The National Broadband Network has the potential to revolutionise living and working in rural and remote Australia as it connects 13 million households to higher-speed internet over the next eight years.
Story By Genevieve Barlow
Max Emery is in heaven when it comes to communicating with the world. Up until six months ago, the 68-year-old bush tomato grower was hardwired to the fax machine. That’s how he sent invoices and did business from his bush block, south of Alice Springs. “I had a computer but it wasn’t connected to the internet,” Max says. “I’d do some writing, print it off and put it on the fax.”
Not one for complaining, Max completed no less than 146 courses in biology around the world in his bid to learn how to breed soil-fertilising bacteria, so he could eke more out of the desert soil that grows his outback delicacy for a Melbourne bush-food wholesaler. He did the courses by fax and mail. Then in September last year, the communications revolution turned up on his doorstep, bearing a satellite dish for the roof of the little tin house Max shares with his wife Ruth. Up it went and 21st-century Max was born.

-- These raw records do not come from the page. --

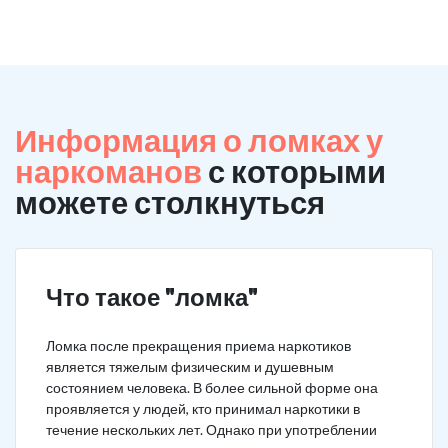
Информация о ломках у
наркоманов
с которыми
можете столкнуться
Что такое "ломка"
Ломка после прекращения приема наркотиков
является тяжелым физическим и душевным
состоянием человека. В более сильной форме она
проявляется у людей, кто принимал наркотики в
течение нескольких лет. Однако при употреблении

His new satellite dish links him to Australia’s National Broadband Network (NBN), the high-speed internet link being laid across the nation. Old ways of connecting to the internet – via copper wires buried underground up to 70 years ago – will be made redundant as this ganglionic Goliath reaches into our homes delivering videos, data, images, information and as yet unknown developments at knock-out speeds. For Max and Ruth, who’d skipped much of the frustration in rural and remote Australia associated with staggeringly low speeds afforded by creaking dial-up on copper lines and previous forms of satellite and wireless broadband, this was really something. They could now email.
But if you believe the scientists and the spin doctors, there’s more than merely faster email ahead. This new link presages a revolution in bush health care, education, business, tourism and more. Even for the most remote places in the country the possibilities may only be limited by imagination – and hardware and software development. While remote surgery might be out of the question for a time yet, doctors are already seeing patients thousands of kilometres away thanks to digital technology. Patients in Ingham, Qld, have chemotherapy under supervision from Townsville Hospital via tele-health links. The director of medical oncology at the Townsville Hospital, Professor Sabe Sabesan, says it saves patients days in travel, car parking and accommodation costs as well as emotional and personal upheaval.